• _Your assignment_
Copy the data exactly. Images are the one exception.

(Stored items)
#####
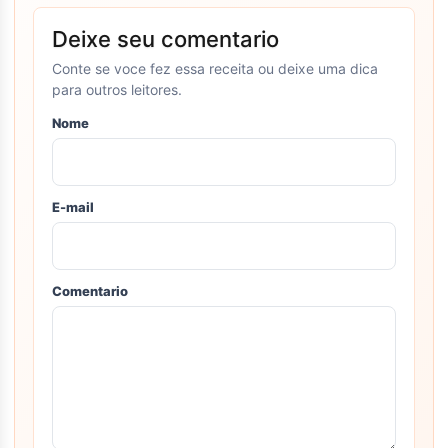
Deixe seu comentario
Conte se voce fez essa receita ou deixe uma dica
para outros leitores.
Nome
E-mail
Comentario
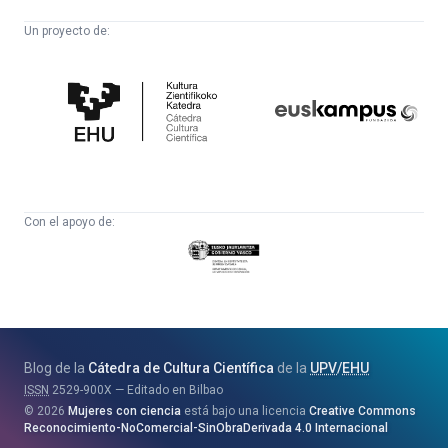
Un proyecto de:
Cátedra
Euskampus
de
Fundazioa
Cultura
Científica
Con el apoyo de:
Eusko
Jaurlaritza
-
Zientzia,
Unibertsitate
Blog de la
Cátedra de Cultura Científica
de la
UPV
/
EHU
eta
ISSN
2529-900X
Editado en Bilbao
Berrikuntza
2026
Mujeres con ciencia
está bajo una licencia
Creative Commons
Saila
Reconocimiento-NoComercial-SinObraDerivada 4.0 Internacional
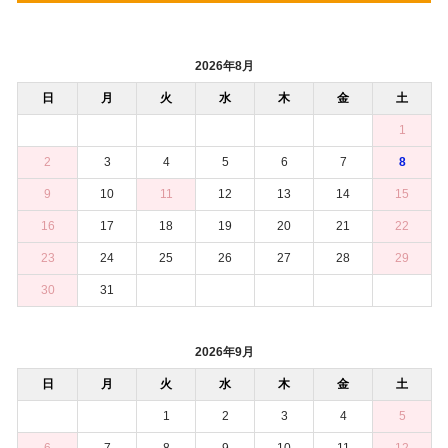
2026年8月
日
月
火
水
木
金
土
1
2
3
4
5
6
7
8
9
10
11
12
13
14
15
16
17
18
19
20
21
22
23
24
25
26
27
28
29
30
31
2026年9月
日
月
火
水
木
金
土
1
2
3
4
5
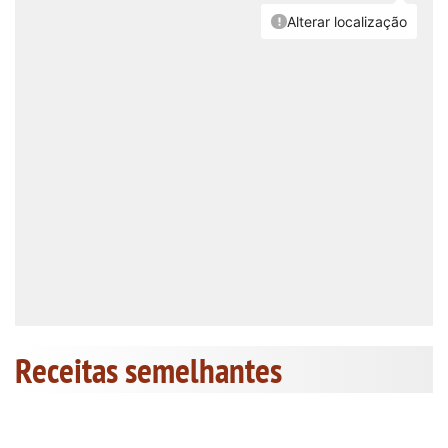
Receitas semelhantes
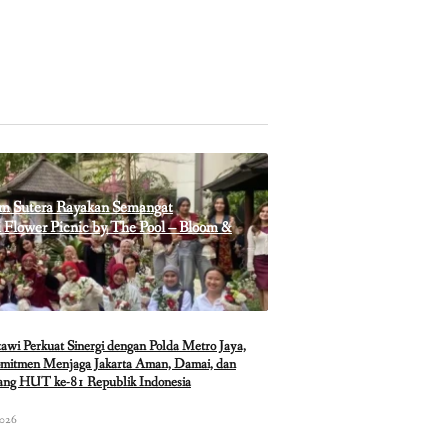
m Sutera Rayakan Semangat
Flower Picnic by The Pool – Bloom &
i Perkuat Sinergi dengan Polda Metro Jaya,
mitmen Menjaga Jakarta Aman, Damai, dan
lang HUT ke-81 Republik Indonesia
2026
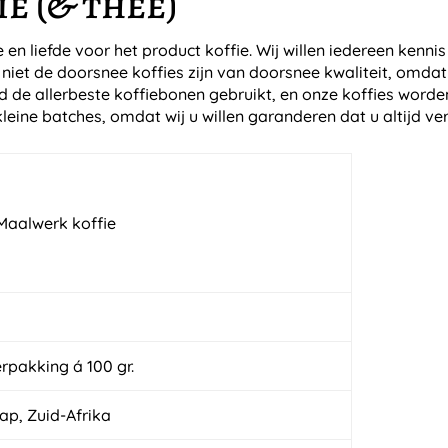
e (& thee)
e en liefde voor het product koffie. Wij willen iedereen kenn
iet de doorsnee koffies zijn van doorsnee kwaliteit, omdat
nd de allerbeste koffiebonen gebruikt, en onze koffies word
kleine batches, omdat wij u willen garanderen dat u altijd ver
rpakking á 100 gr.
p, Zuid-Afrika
#####
• _Your solution_
Deixe seu comentario
Conte se voce fez essa receita ou deixe uma dica
para outros leitores.
Nome
E-mail
Comentario
Un proyecto de:
Cátedra
Euskampus
de
Fundazioa
Cultura
Científica
Con el apoyo de:
Eusko
Jaurlaritza
-
Zientzia,
Unibertsitate
Blog de la
Cátedra de Cultura Científica
de la
UPV
/
EHU
eta
ISSN
2529-900X
Editado en Bilbao
Berrikuntza
2026
Mujeres con ciencia
está bajo una licencia
Creative Commons
Saila
Reconocimiento-NoComercial-SinObraDerivada 4.0 Internacional
2026年8月
日
月
火
水
木
金
土
1
2
3
4
5
6
7
8
9
10
11
12
13
14
15
16
17
18
19
20
21
22
23
24
25
26
27
28
29
30
31
2026年9月
日
月
火
水
木
金
土
1
2
3
4
5
Receitas semelhantes
m Sutera Rayakan Semangat
Flower Picnic by The Pool – Bloom &
i Perkuat Sinergi dengan Polda Metro Jaya,
mitmen Menjaga Jakarta Aman, Damai, dan
lang HUT ke-81 Republik Indonesia
2026
e (& thee)
e en liefde voor het product koffie. Wij willen iedereen kenn
iet de doorsnee koffies zijn van doorsnee kwaliteit, omdat
nd de allerbeste koffiebonen gebruikt, en onze koffies word
kleine batches, omdat wij u willen garanderen dat u altijd ver
rpakking á 100 gr.
p, Zuid-Afrika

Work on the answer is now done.